Woke up late
this morning and missed the pre-breakfast stroll (again); this time it was to
find all the cat sculptures scattered about the York city center. But I did
rouse myself enough to join the group for the Minster when it opened. It was
magnificent as always, and the Chapter House was beautiful. It’s a big
octagonal room with a beautiful ceiling and windows and great acoustics. I had
to change my camera battery and every noise I made switching it out was magnified
tenfold. I was very tempted to sing, but thankfully I couldn’t come up with
anything.
Chapter House ceiling
The East
Window is pretty impressive; it’s massive, and filled with stories from the
Bible. Each pane related to one story, and there were neat touchscreen guides
to help navigate. Without context I couldn’t follow along well, though; there
were just a lot of people standing with different backgrounds. But don’t get me
wrong! Really beautiful window.
And here in the left panel we have, uh, Jesus?
The central tower and its bosses. I want a coffee table book
that’s just a picture of each boss.
The organ in the quire. Beautifully carved wood.
Even the little wooden struts in the ceiling under the organ
have their own bosses.
The Organists of York Minster: the list goes back to the
1400s!
After the
Minster I stopped in a neat little bookshop and got a book about folklore of
the Lake District (and a couple others, I have been buying a lot of books).
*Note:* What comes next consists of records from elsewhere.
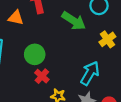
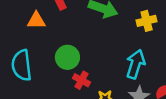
yellow cross: (107, 39) -> (147, 21), turned 35

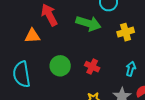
cyan arrow: (136, 64) -> (131, 69), moved, size x0.6
red cross: (81, 80) -> (92, 67), moved

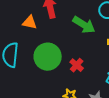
green circle: (60, 66) -> (48, 57), size x1.4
Then we headed back to check out of our hotel and visit a neat hardware store
and the adorable craft shop next door. I got some beautiful yarns made in
England from English sheep!
We picked up
the rental cars and drove to Fountains Abbey. It was fun riding on British
roads, it’s like a very mild thrill ride. Going around a roundabout to the
LEFT? Are the speed signs in miles or kilometers per hour? So exciting!
We reached
the Abbey after about an hour of exciting right-hand drive. The parking lot was
very pleasant, lots of little graveled bays with trees between each one. Quiet,
pretty, and much cooler than the typical lake of asphalt, I want to see if we
can get some of these in the States.
Then we
walked to the visitor center, got our maps and tickets, and headed off. This is
all on a huge park owned by the National Trust, and it’s got not only the Abbey
but also Studley Royal water gardens and a ton of wild space for deer and other
animals to live. It’s nice to know that not all of England is farmland. We
stuck to the main part, however, which was plenty.
Fountains
Abbey was founded in 1132 when thirteen monks were thrown out of St Mary’s
Abbey in York; they floated for a while until the Archbishop of York gave them
some land to settle on. They started with a small stone church which over the
next few hundred years expanded to the enormous structure whose remnants can be
seen today. Of course, Henry VIII had the place destroyed in the Dissolution of
the Monasteries, but what remains is still impressive. Some of it even has
ceilings!
The grounds
were massive, and part of the church buildings went over a stream, which was
really neat. There was a mill upstream a bit, with information on how they used
to grind flour, and the guide there told us about all the different sieves used
to sort the flour by fineness (the laborers got the flour so coarse it still
had rocks in it, while the abbot got the really fine stuff we’d probably
consider decent). It was an awe-inspiring area in general.
Connected to
the Abbey are the Studley Royal Water Gardens; these were owned and curated by
a Victorian gentleman who really liked the Abbey (but unfortunately it was on
his neighbor’s land). So he built up
these really nice gardens and ponds with viewpoints over to the Abbey so he and
his friends could all look at it anyway. His son was able to purchase the land
with the Abbey, and eventually it all ended up in the hands of the National
Trust.
View of the stream from a bridge. Over by the Abbey it looks like an actual stream, but in the Studley Royal gardens they wanted to control it a bit more.
We walked
back up to the gift shop, hoping to buy some of the things we saw and liked
when we bought tickets, but it had already closed! What strange tourist
attractions close the gift shop before they close the rest of the grounds? I
would have given them a lot more money if they had let me, but I suppose it’s a
good thing I couldn’t buy those books. I have waay too many already.